Les CGV du freelance : pourquoi et comment les rédiger
On pense souvent au devis et à la facture, rarement aux conditions générales de vente (CGV). C'est une erreur. Les CGV sont le socle juridique de votre relation commerciale : elles fixent les règles du jeu, encadrent les paiements et vous protègent en cas de désaccord. Pour un freelance, de bonnes CGV valent une assurance. Voici ce qu'elles doivent contenir et comment les utiliser.
À quoi servent les CGV ?
Les CGV définissent les conditions dans lesquelles vous vendez vos prestations : prix, délais, modalités de paiement, responsabilités, résolution des litiges. Elles s'appliquent à l'ensemble de vos clients et constituent le cadre de référence de chaque mission.
Leur intérêt est double :
- côté client, elles apportent transparence et confiance ;
- côté freelance, elles vous protègent : en cas de litige, ce sont elles qui déterminent vos droits et obligations, à condition que le client les ait acceptées.
Sont-elles obligatoires ?
La règle dépend de votre clientèle :
- Entre professionnels (B2B), les CGV doivent être communiquées à tout client qui en fait la demande. Elles ne sont pas systématiquement exigées, mais leur communication est une obligation légale sur demande.

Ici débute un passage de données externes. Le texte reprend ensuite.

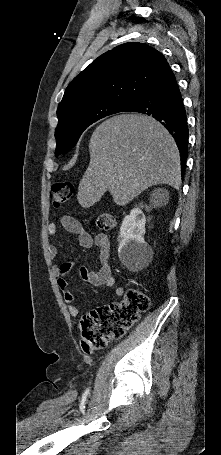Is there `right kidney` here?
<instances>
[{
	"instance_id": "1",
	"label": "right kidney",
	"mask_w": 221,
	"mask_h": 455,
	"mask_svg": "<svg viewBox=\"0 0 221 455\" xmlns=\"http://www.w3.org/2000/svg\"><path fill=\"white\" fill-rule=\"evenodd\" d=\"M146 218L139 208L131 210L122 221L119 232L118 256L129 270L145 264L152 250L144 240Z\"/></svg>"
}]
</instances>
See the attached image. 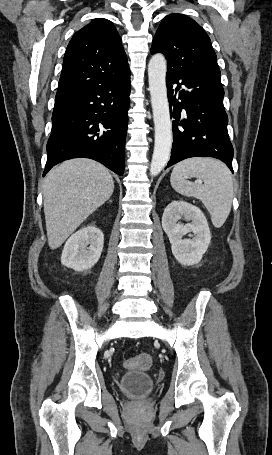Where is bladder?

- Envers des particuliers (B2C), l'information précontractuelle est renforcée : le consommateur doit connaître les conditions essentielles avant de s'engager, ce qui rend les CGV quasi indispensables.
Dans tous les cas, même quand elles ne sont pas strictement imposées, des CGV écrites et acceptées valent bien mieux qu'un accord verbal.

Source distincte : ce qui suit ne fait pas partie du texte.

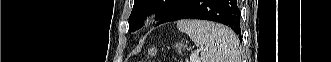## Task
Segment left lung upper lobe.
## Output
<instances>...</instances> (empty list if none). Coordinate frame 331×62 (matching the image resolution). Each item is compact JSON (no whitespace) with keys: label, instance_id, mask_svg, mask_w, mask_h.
I'll use <instances>...</instances> for the list:
<instances>
[{"label":"left lung upper lobe","instance_id":"5c2ea615","mask_svg":"<svg viewBox=\"0 0 331 62\" xmlns=\"http://www.w3.org/2000/svg\"><path fill=\"white\" fill-rule=\"evenodd\" d=\"M185 0H135L129 17L130 31H134L137 25L143 23L148 14L155 12L158 20L156 25L166 23L177 11Z\"/></svg>","mask_w":331,"mask_h":62}]
</instances>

Ce que doivent contenir vos CGV
Des CGV complètes couvrent au minimum les points suivants :
| Rubrique | Contenu |
|---|---|
| Prix et devise | Tarifs, TTC/HT, mention de franchise de TVA le cas échéant |
| Modalités de paiement | Acompte, échéances, moyens de paiement acceptés |
| Délais de paiement | Date limite de règlement (à défaut, 30 jours) |
| Pénalités de retard | Taux applicable et indemnité forfaitaire de 40 € |
| Exécution | Délais, périmètre, modalités de livraison |
| Révisions | Nombre d'allers-retours inclus, coût des modifications |
| Propriété intellectuelle | Cession ou licence des livrables, droits d'auteur |
| Responsabilité | Limitation de responsabilité, obligations de moyens |
| Litiges | Droit applicable, médiation, juridiction compétente |
| Rétractation | Droit de rétractation pour les clients particuliers |
Ces mentions recoupent en partie celles de vos factures, mais les CGV vont plus loin en encadrant l'ensemble de la relation, pas seulement le paiement.
CGV, devis et contrat : comment ça s'articule
Ne confondez pas les documents :
- le devis décrit une prestation précise et son prix pour une mission donnée (voir le devis freelance) ;
- les CGV fixent les règles générales applicables à toutes vos missions ;
- ensemble, un devis signé « bon pour accord » renvoyant aux CGV acceptées forme un contrat solide.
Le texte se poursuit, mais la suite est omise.